## ACTIVITY
Below is a listing. Quote from it, exactly, the lines from the one containing "Nơi sản xuất" down to the one containing "Butyrospermum Parkii (Shea)", both ends included, and nothing else.

*** RECORDS FOR THIS EXERCISE ***

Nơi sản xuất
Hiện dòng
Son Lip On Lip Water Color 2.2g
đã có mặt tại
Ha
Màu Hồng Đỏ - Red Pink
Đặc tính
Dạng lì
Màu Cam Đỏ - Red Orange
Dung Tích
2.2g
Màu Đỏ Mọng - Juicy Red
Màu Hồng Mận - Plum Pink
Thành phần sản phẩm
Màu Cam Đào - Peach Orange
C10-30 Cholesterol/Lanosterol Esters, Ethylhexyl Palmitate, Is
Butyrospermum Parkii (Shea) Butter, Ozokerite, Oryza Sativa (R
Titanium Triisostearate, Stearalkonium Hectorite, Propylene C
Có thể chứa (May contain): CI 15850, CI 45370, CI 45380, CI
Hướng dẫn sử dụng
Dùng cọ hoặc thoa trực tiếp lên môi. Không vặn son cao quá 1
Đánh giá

*** End of RECORDS FOR THIS EXERCISE ***
*** RECORDS FOR THIS EXERCISE ***

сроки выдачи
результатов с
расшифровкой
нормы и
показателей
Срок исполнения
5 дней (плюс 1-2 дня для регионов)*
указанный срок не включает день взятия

*** End of RECORDS FOR THIS EXERCISE ***
*** RECORDS FOR THIS EXERCISE ***

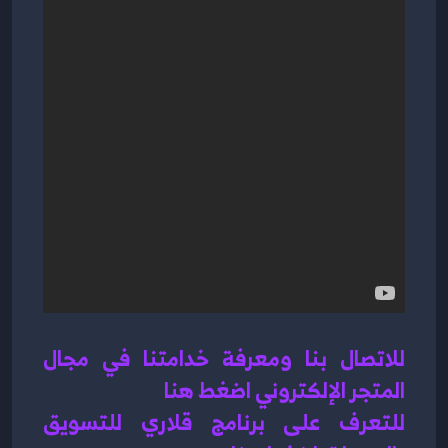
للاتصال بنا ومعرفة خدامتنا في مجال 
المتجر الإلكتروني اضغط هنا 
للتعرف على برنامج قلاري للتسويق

*** End of RECORDS FOR THIS EXERCISE ***

## ANSWER SPACE
Nơi sản xuất
Hiện dòng
Son Lip On Lip Water Color 2.2g
đã có mặt tại
Ha
Màu Hồng Đỏ - Red Pink
Đặc tính
Dạng lì
Màu Cam Đỏ - Red Orange
Dung Tích
2.2g
Màu Đỏ Mọng - Juicy Red
Màu Hồng Mận - Plum Pink
Thành phần sản phẩm
Màu Cam Đào - Peach Orange
C10-30 Cholesterol/Lanosterol Esters, Ethylhexyl Palmitate, Is
Butyrospermum Parkii (Shea) Butter, Ozokerite, Oryza Sativa (R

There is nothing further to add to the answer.